Extracted page text data:
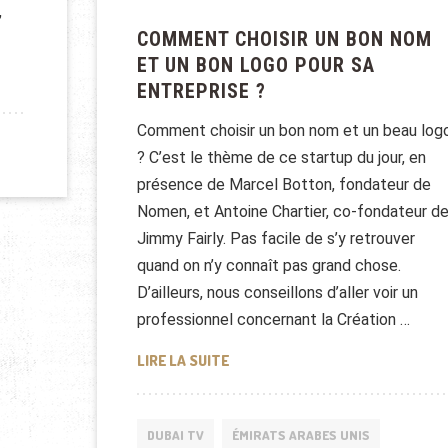
,
COMMENT CHOISIR UN BON NOM
ET UN BON LOGO POUR SA
LA FRENCH TECH
ENTREPRISE ?
Comment choisir un bon nom et un beau log
? C’est le thème de ce startup du jour, en
présence de Marcel Botton, fondateur de
Nomen, et Antoine Chartier, co-fondateur d
Jimmy Fairly. Pas facile de s’y retrouver
quand on n’y connaît pas grand chose.
D’ailleurs, nous conseillons d’aller voir un
professionnel concernant la Création …
COMMENT CHOISIR UN BON NOM E
LIRE LA SUITE
DUBAI TV
ÉMIRATS ARABES UNIS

§ WHAT NEEDS TO BE DONE: With the string "fondateur" as the key, filter the data above and show the lines that match.

§ RESPONSE TO THIS TASK:
présence de Marcel Botton, fondateur de
Nomen, et Antoine Chartier, co-fondateur d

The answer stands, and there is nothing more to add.